# To do
Reproduce precisely the lines of the listing below, starting with the line that contains "pendija za školsku godinu 2022./" and stopping after the line that contains "Javni poziv za usluge uga"; include nothing else.
╭─ Input material
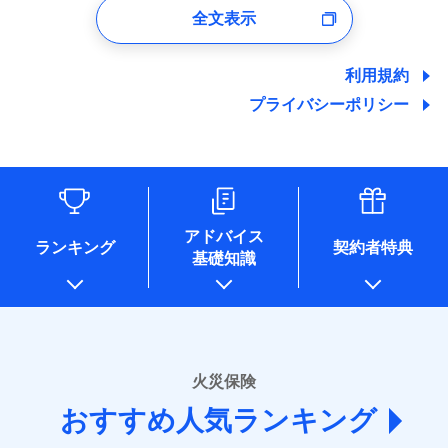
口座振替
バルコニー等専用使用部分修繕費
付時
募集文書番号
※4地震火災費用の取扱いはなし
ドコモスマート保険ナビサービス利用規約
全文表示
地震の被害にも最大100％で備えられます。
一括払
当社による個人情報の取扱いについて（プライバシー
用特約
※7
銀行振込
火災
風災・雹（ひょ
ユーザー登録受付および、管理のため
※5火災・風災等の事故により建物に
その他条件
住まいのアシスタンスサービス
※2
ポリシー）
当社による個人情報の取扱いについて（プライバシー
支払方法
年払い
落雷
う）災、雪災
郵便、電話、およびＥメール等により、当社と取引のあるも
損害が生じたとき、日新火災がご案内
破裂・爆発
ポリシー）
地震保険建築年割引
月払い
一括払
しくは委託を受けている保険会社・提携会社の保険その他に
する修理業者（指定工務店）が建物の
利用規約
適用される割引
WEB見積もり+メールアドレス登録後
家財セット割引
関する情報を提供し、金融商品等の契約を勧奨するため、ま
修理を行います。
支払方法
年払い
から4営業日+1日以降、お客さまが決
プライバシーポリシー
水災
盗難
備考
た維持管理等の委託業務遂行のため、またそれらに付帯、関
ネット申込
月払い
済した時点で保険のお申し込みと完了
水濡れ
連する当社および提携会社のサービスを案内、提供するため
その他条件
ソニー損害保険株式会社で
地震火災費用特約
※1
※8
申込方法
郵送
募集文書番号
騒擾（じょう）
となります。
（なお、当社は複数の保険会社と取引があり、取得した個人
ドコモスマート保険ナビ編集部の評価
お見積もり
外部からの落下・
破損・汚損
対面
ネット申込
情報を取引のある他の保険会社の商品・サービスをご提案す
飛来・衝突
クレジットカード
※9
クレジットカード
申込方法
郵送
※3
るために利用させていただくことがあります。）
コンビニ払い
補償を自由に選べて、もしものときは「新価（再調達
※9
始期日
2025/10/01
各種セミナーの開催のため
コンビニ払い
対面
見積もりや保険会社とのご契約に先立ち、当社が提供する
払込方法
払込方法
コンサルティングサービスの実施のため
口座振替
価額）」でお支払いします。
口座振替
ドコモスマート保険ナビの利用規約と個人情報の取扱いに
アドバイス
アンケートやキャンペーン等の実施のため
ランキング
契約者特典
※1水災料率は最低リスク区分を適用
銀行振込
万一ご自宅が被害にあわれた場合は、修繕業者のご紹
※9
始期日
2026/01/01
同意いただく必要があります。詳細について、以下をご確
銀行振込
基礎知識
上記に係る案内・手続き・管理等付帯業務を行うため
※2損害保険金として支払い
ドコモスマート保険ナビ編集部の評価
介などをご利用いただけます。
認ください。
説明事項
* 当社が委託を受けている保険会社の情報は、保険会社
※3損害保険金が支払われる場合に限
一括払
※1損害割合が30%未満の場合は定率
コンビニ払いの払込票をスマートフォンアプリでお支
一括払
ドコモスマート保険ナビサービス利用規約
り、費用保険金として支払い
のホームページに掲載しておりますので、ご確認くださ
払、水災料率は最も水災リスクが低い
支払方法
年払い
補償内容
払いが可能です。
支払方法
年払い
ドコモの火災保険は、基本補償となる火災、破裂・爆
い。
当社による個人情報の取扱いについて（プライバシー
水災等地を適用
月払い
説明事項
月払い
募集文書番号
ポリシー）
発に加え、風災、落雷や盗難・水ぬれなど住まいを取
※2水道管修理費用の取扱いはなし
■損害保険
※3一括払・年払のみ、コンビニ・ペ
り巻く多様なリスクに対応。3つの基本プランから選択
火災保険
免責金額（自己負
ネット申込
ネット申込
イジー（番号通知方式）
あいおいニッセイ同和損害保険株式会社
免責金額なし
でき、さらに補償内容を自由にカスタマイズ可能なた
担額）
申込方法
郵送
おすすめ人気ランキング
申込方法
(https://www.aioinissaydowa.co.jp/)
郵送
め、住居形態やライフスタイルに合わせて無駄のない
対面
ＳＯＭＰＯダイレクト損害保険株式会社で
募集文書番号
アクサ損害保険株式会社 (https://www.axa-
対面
╰─
╭─ Input material
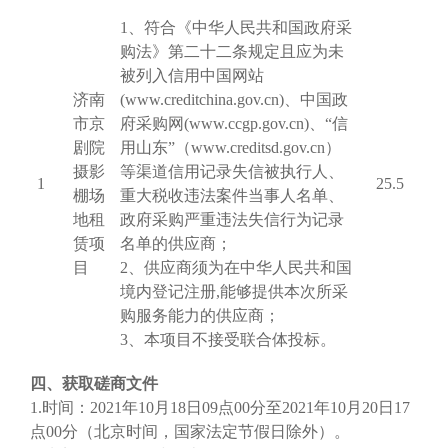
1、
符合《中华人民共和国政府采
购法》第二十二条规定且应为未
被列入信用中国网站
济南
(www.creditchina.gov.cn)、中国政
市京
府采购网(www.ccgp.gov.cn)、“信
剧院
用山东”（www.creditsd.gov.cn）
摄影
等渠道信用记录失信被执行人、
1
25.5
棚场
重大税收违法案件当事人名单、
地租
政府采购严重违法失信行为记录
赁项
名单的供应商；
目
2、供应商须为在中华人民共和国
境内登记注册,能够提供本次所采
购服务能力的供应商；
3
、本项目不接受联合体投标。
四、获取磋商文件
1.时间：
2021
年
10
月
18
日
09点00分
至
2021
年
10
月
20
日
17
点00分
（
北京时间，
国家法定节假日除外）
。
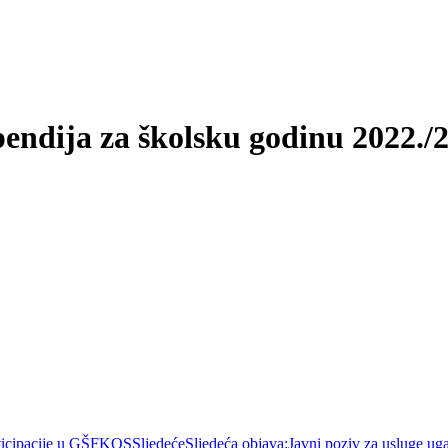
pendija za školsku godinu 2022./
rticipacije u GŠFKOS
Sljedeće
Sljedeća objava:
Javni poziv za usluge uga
╰─
╭─ Input material
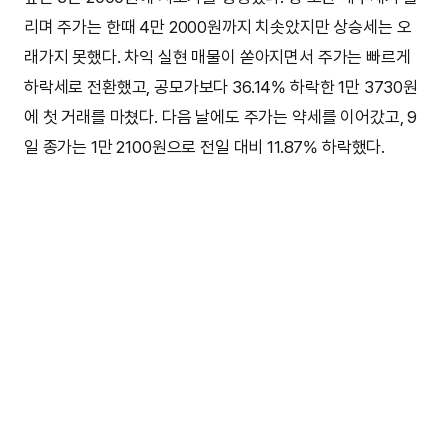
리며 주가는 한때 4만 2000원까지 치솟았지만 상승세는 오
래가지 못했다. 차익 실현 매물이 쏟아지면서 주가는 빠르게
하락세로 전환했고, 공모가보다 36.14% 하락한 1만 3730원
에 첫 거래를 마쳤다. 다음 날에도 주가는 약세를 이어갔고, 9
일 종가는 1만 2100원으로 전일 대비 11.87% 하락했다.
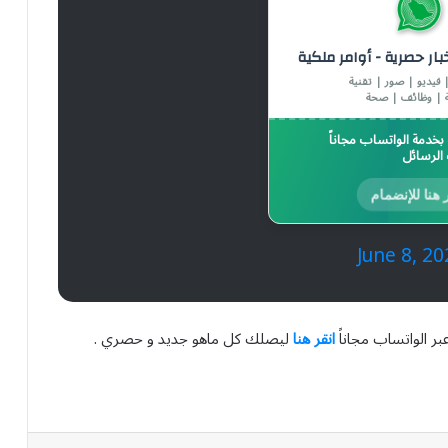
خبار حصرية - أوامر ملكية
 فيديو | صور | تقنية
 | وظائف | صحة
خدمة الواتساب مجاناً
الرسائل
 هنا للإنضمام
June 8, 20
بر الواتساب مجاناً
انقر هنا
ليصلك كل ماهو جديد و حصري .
╰─
# Reply to the task
pendija za školsku godinu 2022./
rticipacije u GŠFKOS
Sljedeće
Sljedeća objava:
Javni poziv za usluge uga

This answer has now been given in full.